By Stewart Koesten
Most anyone who has owned a home for a few years will at some point consider “upsizing” to something a bit bigger, a bit nicer, in a better area, and, almost always, more expensive. Here are three questions to consider before you pull the trigger:
- Is your desire to upsize a WANT or a NEED? Some folks just want a bigger, better home but do not contemplate the long-term effects on their financial plan. If yours is only a want, carefully consider the financial costs of that fleeting fancy – a bigger mortgage, higher property taxes, more items to repair and clean, more landscaping costs, higher utility bills, higher homeowner association dues, and, let’s not forget the added cost to furnish that extra space.
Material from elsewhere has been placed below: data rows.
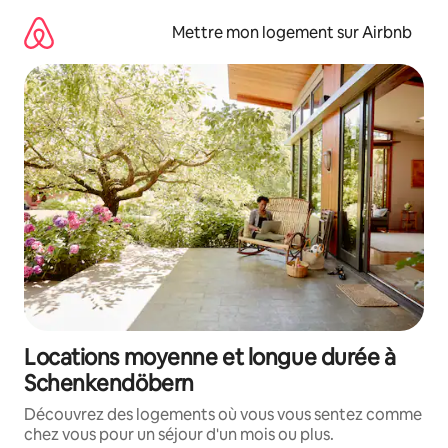
Aller
directement
Mettre mon logement sur Airbnb
au
contenu
Locations moyenne et longue durée à
Schenkendöbern
Découvrez des logements où vous vous sentez comme
chez vous pour un séjour d'un mois ou plus.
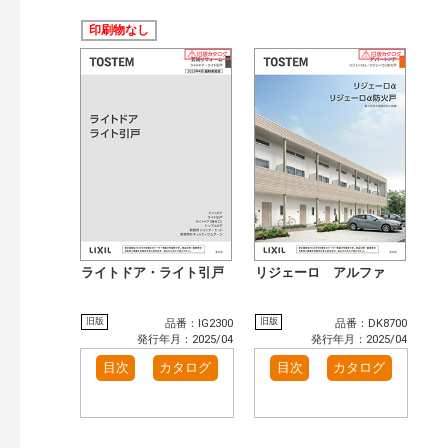
印刷物なし
ライトドア・ライト引戸
リジェーロ アルファ
旧版
旧版
品番：IG2300
品番：DK8700
発行年月：2025/04
発行年月：2025/04
目次
カタログ
目次
カタログ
Ask yourself: is my desire for a bigger home worth me working a few extra years before I retire?
- Does moving up to that bigger home fit into your CURRENT TIME HORIZON for where you want to be? If you think your next promotion will be taking you to a new city, or if you don’t think you’ll be in your new home for at least 5 years, perhaps “moving on up” should be put on the back burner. As we have seen over the past six years, we never know where exactly we are in the real estate cycle, approaching the top or leaving the bottom. Remember to consider all of the inputs to your financial plan when contemplating this transition. Ask yourself: am I sure a new home fits with my plan for my career?
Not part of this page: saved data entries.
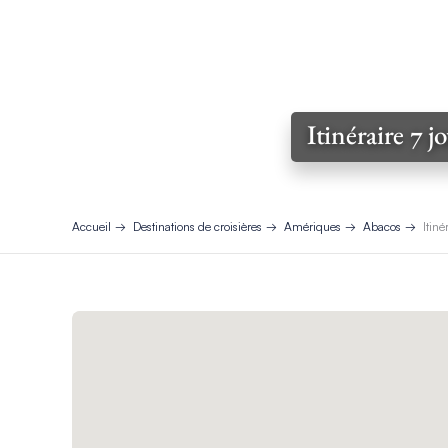
Itinéraire 7 
Accueil
Destinations de croisières
Amériques
Abacos
Itin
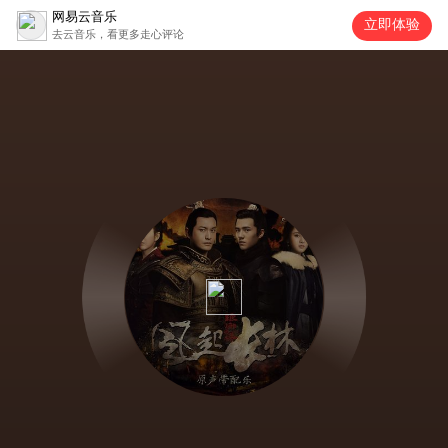
网易云音乐
立即体验
去云音乐，看更多走心评论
- Do you have the TIME needed for this transaction? Even if you have already found your new home, do not forget about all the time you will have to spend between today and that first weekend of relaxation in your new abode. Getting your current home ready to sell, keeping it show-ready, and waiting on a solid offer may take weeks or months. Closing on the sale, closing on the buy, packing, moving, unpacking, setting up, arranging services: they all take time and may cause stress. And if you are like most, you probably have to keep performing in your day job throughout. Be careful not to get distracted from the rest of your financial well-being just to complete the transaction. Ask yourself: do I have enough time in my schedule to make this happen?
If you can honestly answer these questions and consider the impact on your situation, chances are your home upsizing won’t derail your overall financial plan. For help planning for big financial goals, schedule a meeting by clicking below, contact Stewart Koesten –firstname.lastname@example.org, or call (913) 345-1881.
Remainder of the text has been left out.